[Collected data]
+++++

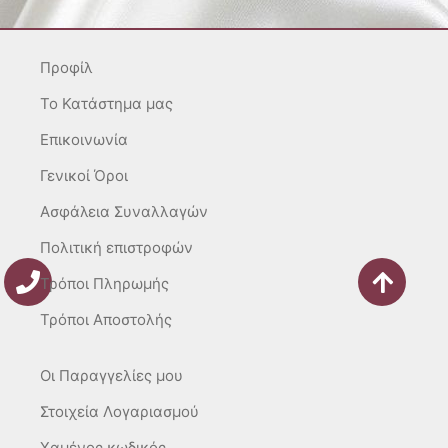
a
b
o
g
o
k
r
o
Προφίλ
a
k
m
-
To Κατάστημα μας
f
Επικοινωνία
Γενικοί Όροι
Ασφάλεια Συναλλαγών
Πολιτική επιστροφών
Τρόποι Πληρωμής
Τρόποι Αποστολής
Οι Παραγγελίες μου
Στοιχεία Λογαριασμού
Χαμένος κωδικός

+++++

WHAT THE TASK REQUIRES
Could you set down every entry above exactly as it stands, with no images?

EXERCISE SOLUTION
a
b
o
g
o
k
r
o
Προφίλ
a
k
m
-
To Κατάστημα μας
f
Επικοινωνία
Γενικοί Όροι
Ασφάλεια Συναλλαγών
Πολιτική επιστροφών
Τρόποι Πληρωμής
Τρόποι Αποστολής
Οι Παραγγελίες μου
Στοιχεία Λογαριασμού
Χαμένος κωδικός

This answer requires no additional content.